Na serena paisagem rural de Brightling, Inglaterra, entre colinas verdes e a arquitetura sóbria de uma igreja local, uma estrutura destoa de forma monumental: uma pirâmide de pedra. Lendas locais sussurram que ali jaz seu criador, John Fuller, sentado a uma mesa com um frango assado e uma garrafa de clarete, eternizado em seu último desejo. A realidade, como de costume, é menos pitoresca, mas não menos intrigante. O mausoléu está vazio, mas serve como o ponto de partida perfeito para compreender a figura de "Mad Jack" Fuller.

O arquiteto do capricho

John Fuller foi um personagem que parece saído da ficção. Membro do Parlamento britânico no início do século 19, era conhecido tanto por suas posições políticas conservadoras quanto por sua excentricidade desmedida. Chegava ao Parlamento em uma carruagem grandiosa e foi suspenso após chamar o Presidente da Câmara de "um sujeitinho insignificante de peruca". Sua vasta fortuna não foi usada apenas para manter um estilo de vida opulento, mas para pontuar a paisagem de sua propriedade com o que os ingleses chamam de 'follies' — construções caprichosas e sem função aparente.
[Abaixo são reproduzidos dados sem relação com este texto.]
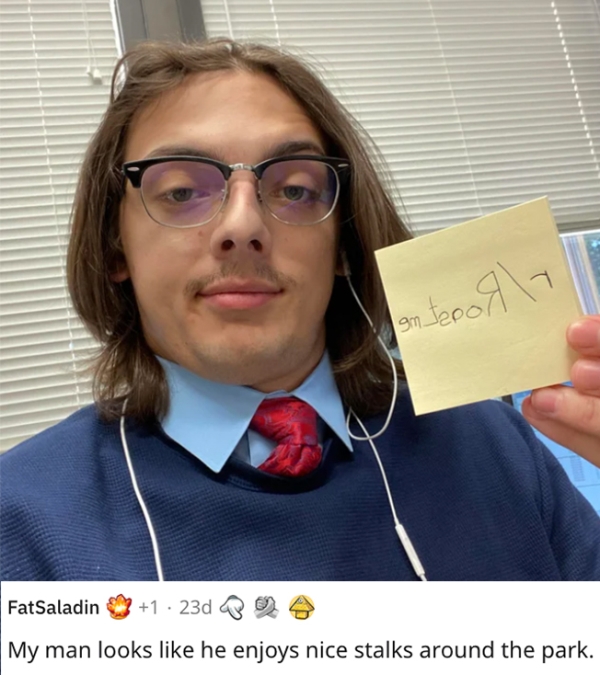 The height and width of the screenshot is (675, 600). Find the location of `window`. window is located at coordinates pyautogui.click(x=592, y=244). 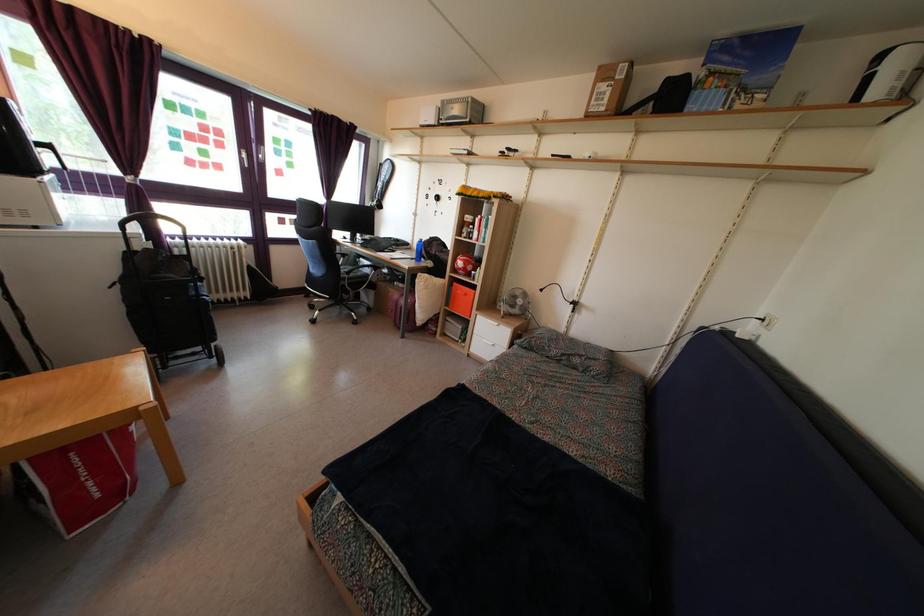 Find where to lift the book on shelf. Please return your answer as a coordinate pair (x, y).

(478, 224) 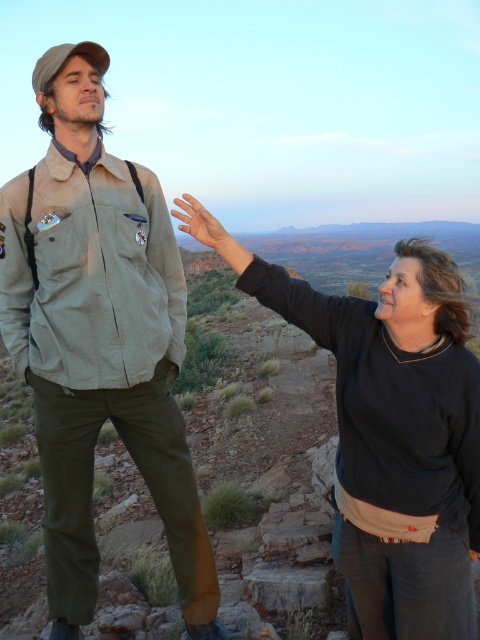 Question: Which of these objects is positioned farthest from the black matte sweater at upper right?

Choices:
 (A) khaki fabric jacket at left
 (B) black matte arm at upper center
 (C) matte skin hand at center

Answer: (C)

Question: Is khaki fabric jacket at left above black matte sweater at upper right?

Choices:
 (A) yes
 (B) no

Answer: (A)

Question: Which of these objects is positioned farthest from the matte skin hand at center?

Choices:
 (A) khaki fabric jacket at left
 (B) black matte arm at upper center

Answer: (A)

Question: Which point is closer to the camera?

Choices:
 (A) black matte sweater at upper right
 (B) khaki fabric jacket at left

Answer: (A)

Question: Observing the image, what is the correct spatial positioning of khaki fabric jacket at left in reference to matte skin hand at center?

Choices:
 (A) left
 (B) right

Answer: (A)

Question: Is khaki fabric jacket at left in front of black matte arm at upper center?

Choices:
 (A) no
 (B) yes

Answer: (A)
Além da pirâmide, Fuller ergueu outras sete estruturas que desafiam a lógica. Há um obelisco de 20 metros, "The Needle", que não comemora absolutamente nada; uma torre cônica construída para vencer uma aposta; e um templo em estilo rotunda onde, supostamente, Fuller promovia jogos de cartas noite adentro. Cada construção é menos um feito arquitetônico e mais um monumento ao próprio ego e à liberdade que o dinheiro pode comprar.
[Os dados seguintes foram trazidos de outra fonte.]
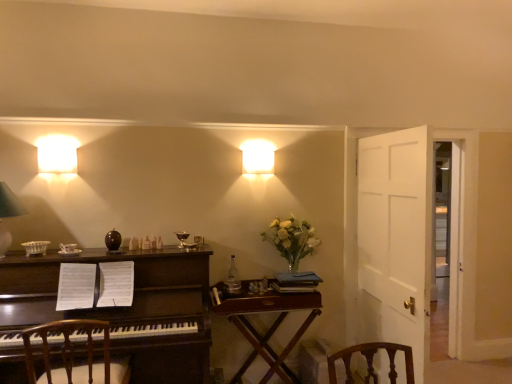 Question: Can you confirm if white wooden door at right is thinner than matte white square at upper center, the 1th lamp when ordered from back to front?

Choices:
 (A) yes
 (B) no

Answer: (B)

Question: Is white wooden door at right located outside matte white square at upper center, marked as the 3th lamp in a bottom-to-top arrangement?

Choices:
 (A) yes
 (B) no

Answer: (A)

Question: Can you confirm if white wooden door at right is positioned to the right of matte white square at upper center, positioned as the first lamp in top-to-bottom order?

Choices:
 (A) yes
 (B) no

Answer: (A)

Question: From the image's perspective, would you say white wooden door at right is positioned over matte white square at upper center, the 1th lamp when ordered from back to front?

Choices:
 (A) yes
 (B) no

Answer: (B)

Question: Does white wooden door at right have a smaller size compared to matte white square at upper center, which appears as the 1th lamp when viewed from the right?

Choices:
 (A) no
 (B) yes

Answer: (A)

Question: Considering the positions of translucent glass vase at upper right and wooden chair at left in the image, is translucent glass vase at upper right taller or shorter than wooden chair at left?

Choices:
 (A) short
 (B) tall

Answer: (A)

Question: Based on their sizes in the image, would you say translucent glass vase at upper right is bigger or smaller than wooden chair at left?

Choices:
 (A) big
 (B) small

Answer: (B)

Question: Relative to wooden chair at left, is translucent glass vase at upper right in front or behind?

Choices:
 (A) front
 (B) behind

Answer: (B)

Question: Considering the positions of translucent glass vase at upper right and wooden chair at left in the image, is translucent glass vase at upper right wider or thinner than wooden chair at left?

Choices:
 (A) thin
 (B) wide

Answer: (A)

Question: Considering the positions of dark wood desk at left and white wooden door at right in the image, is dark wood desk at left bigger or smaller than white wooden door at right?

Choices:
 (A) big
 (B) small

Answer: (A)

Question: Is dark wood desk at left situated inside white wooden door at right or outside?

Choices:
 (A) inside
 (B) outside

Answer: (B)

Question: Would you say dark wood desk at left is to the left or to the right of white wooden door at right in the picture?

Choices:
 (A) left
 (B) right

Answer: (A)

Question: Considering their positions, is dark wood desk at left located in front of or behind white wooden door at right?

Choices:
 (A) front
 (B) behind

Answer: (A)

Question: Based on their positions, is white wooden door at right located to the left or right of translucent glass vase at upper right?

Choices:
 (A) right
 (B) left

Answer: (A)

Question: From the image's perspective, is white wooden door at right positioned above or below translucent glass vase at upper right?

Choices:
 (A) above
 (B) below

Answer: (B) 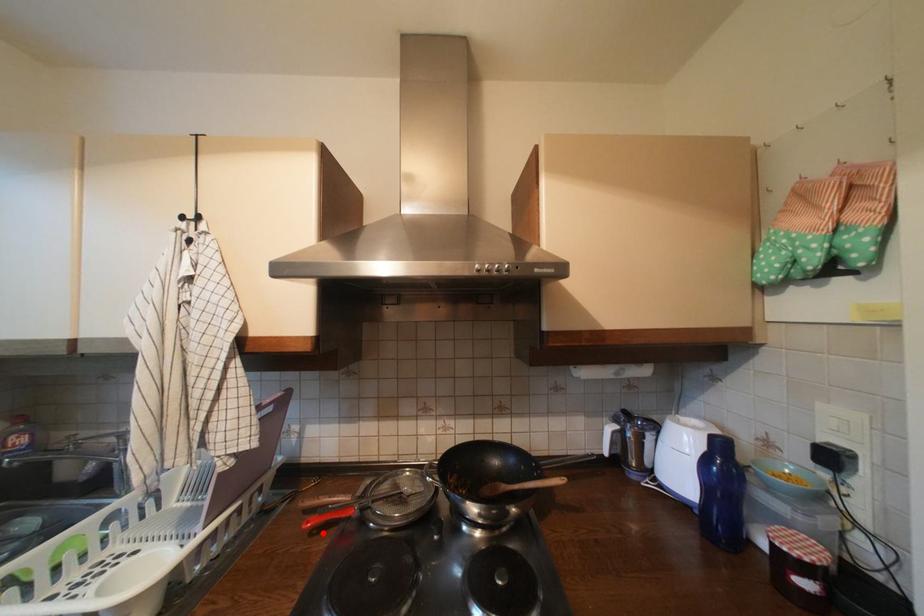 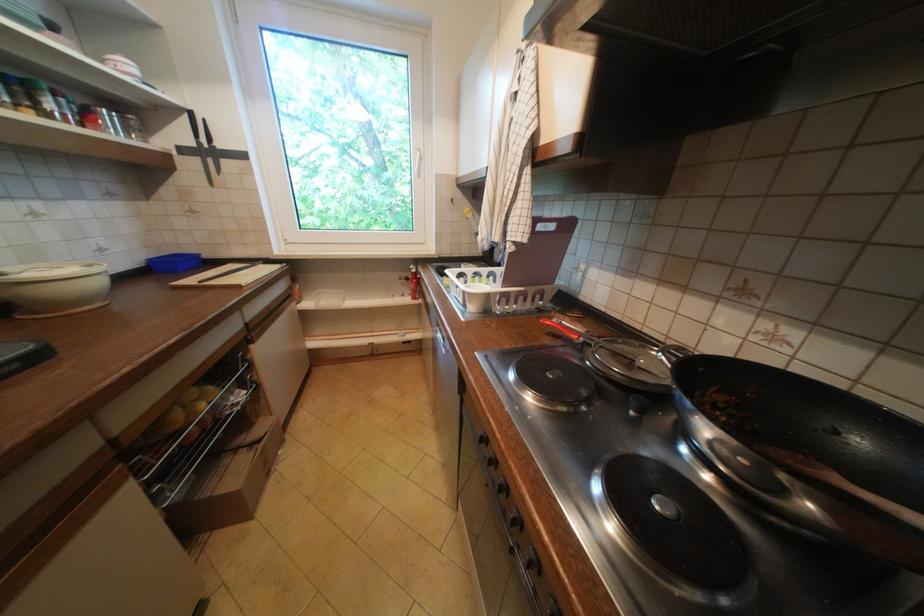 Where in the second image is the point corresponding to the highlighted location from the first image?

(558, 334) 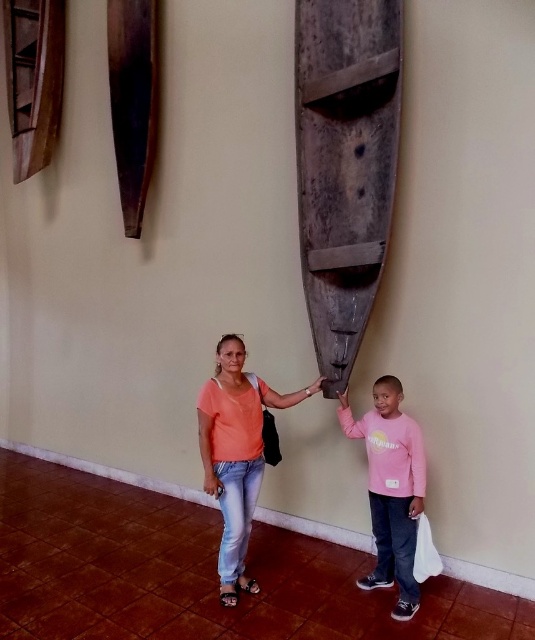 You are a tailor who needs to determine which shirt requires more fabric based on their sizes. Given that you see both the matte orange shirt at center and the pink cotton shirt at center, which one would need more fabric?

The matte orange shirt at center requires more fabric because its width is larger than the pink cotton shirt at center. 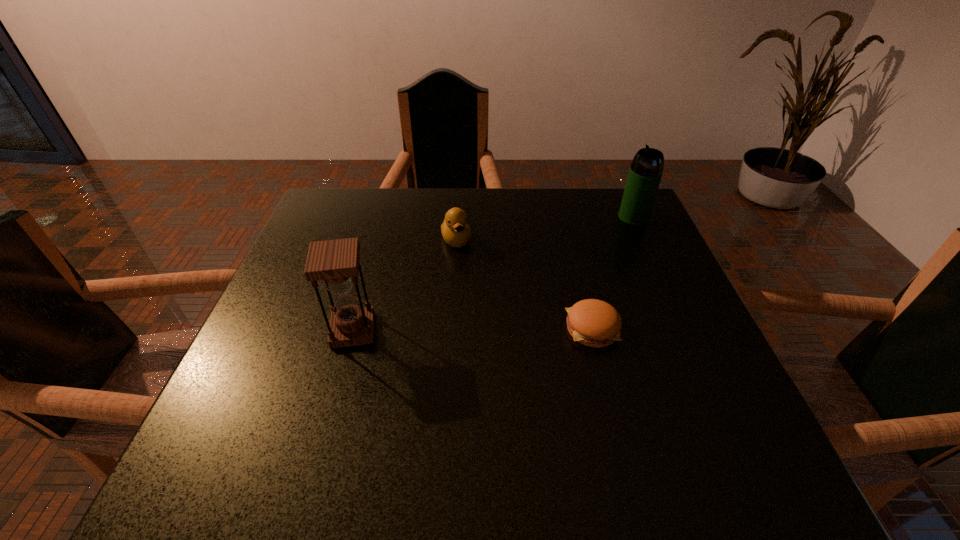 You are a GUI agent. You are given a task and a screenshot of the screen. Output one action in this format:
    pyautogui.click(x=<x>, y=<y>)
    Task: Click on the hourglass
    The height and width of the screenshot is (540, 960).
    Given the screenshot: What is the action you would take?
    pyautogui.click(x=336, y=262)

In order to click on the second object from right to left in this screenshot , I will do point(594,323).

At what (x,y) coordinates should I click in order to perform the action: click on patty. Please return your answer as a coordinate pair (x, y). Looking at the image, I should click on (594, 323).

This screenshot has height=540, width=960. Find the location of `the farthest object`. the farthest object is located at coordinates click(646, 169).

Where is `the rightmost object`? The width and height of the screenshot is (960, 540). the rightmost object is located at coordinates (646, 169).

I want to click on the second object from left to right, so click(455, 230).

This screenshot has width=960, height=540. What are the coordinates of `the third tallest object` in the screenshot? It's located at (455, 230).

The height and width of the screenshot is (540, 960). Find the location of `vacant region located 0.110m on the front of the leftmost object`. vacant region located 0.110m on the front of the leftmost object is located at coordinates (334, 397).

This screenshot has width=960, height=540. Find the location of `free space located on the left of the shortest object`. free space located on the left of the shortest object is located at coordinates (454, 329).

Find the location of `vacant position located from the spout of the farthest object`. vacant position located from the spout of the farthest object is located at coordinates (598, 245).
A sombra por trás da pedra

Contudo, a origem dessa fortuna lança uma sombra sobre o legado excêntrico de Fuller. O que raramente é celebrado, como aponta a reportagem do Atlas Obscura, é seu papel como um ferrenho defensor da escravidão. Fuller não apenas se beneficiou do sistema, mas fez campanha ativa contra sua abolição no Parlamento. As pedras que hoje formam suas loucuras arquitetônicas foram, em última análise, financiadas por um sistema de exploração humana.
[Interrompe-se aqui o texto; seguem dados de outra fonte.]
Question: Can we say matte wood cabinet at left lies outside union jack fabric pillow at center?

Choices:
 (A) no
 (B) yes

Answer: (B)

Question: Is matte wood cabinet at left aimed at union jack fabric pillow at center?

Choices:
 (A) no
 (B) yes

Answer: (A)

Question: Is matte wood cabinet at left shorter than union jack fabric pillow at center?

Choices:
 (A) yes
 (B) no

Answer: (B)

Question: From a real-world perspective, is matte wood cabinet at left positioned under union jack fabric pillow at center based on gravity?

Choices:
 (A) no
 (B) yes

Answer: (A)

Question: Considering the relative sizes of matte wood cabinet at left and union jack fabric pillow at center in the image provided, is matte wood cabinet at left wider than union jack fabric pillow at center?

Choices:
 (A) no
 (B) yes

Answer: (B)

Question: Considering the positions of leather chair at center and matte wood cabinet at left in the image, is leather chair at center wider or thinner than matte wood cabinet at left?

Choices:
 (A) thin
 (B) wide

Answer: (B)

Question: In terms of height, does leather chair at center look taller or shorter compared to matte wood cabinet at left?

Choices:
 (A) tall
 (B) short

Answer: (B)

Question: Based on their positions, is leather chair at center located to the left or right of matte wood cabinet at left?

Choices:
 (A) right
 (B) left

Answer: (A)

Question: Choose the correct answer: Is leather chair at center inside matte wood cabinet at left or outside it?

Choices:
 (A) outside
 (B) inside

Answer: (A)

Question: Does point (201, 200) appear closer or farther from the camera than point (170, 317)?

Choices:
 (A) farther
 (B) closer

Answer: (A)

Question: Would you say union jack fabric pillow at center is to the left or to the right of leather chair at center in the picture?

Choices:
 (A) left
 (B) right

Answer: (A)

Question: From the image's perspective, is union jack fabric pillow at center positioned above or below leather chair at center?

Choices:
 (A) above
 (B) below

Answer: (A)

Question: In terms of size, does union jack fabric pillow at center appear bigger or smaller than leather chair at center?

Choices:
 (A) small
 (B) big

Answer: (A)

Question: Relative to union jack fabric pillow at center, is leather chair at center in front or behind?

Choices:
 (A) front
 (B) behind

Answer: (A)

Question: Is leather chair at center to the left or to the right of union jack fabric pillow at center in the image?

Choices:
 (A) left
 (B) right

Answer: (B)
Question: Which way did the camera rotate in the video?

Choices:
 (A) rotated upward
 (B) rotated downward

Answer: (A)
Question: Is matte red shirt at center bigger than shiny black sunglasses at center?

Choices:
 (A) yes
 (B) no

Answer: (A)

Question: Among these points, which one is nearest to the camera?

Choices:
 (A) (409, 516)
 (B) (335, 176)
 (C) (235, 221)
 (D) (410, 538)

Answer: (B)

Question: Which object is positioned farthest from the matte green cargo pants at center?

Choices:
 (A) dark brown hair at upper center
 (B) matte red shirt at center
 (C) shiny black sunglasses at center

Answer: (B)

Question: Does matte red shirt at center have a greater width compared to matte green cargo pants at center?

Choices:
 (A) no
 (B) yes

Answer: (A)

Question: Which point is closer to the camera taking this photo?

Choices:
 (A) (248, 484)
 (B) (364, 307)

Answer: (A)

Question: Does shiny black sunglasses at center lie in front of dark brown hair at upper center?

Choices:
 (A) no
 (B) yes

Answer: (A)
Essa dualidade transforma a visita a Brightling em uma experiência complexa. As estruturas, que à primeira vista parecem apenas o delírio de um aristocrata entediado, tornam-se artefatos de uma história mais sombria. Elas são testemunhas silenciosas de que a excentricidade e a criatividade podem florescer a partir de fundações moralmente questionáveis, um paradoxo que a história da arte e da arquitetura frequentemente nos apresenta.

Hoje, as 'follies' de Mad Jack Fuller são pontos turísticos, marcos curiosos em meio a campos de pastagem. Elas permanecem como um quebra-cabeça no meio da paisagem inglesa, convidando os visitantes a se perguntarem o que pesa mais na balança da memória: a originalidade de um capricho ou o preço pago por ele.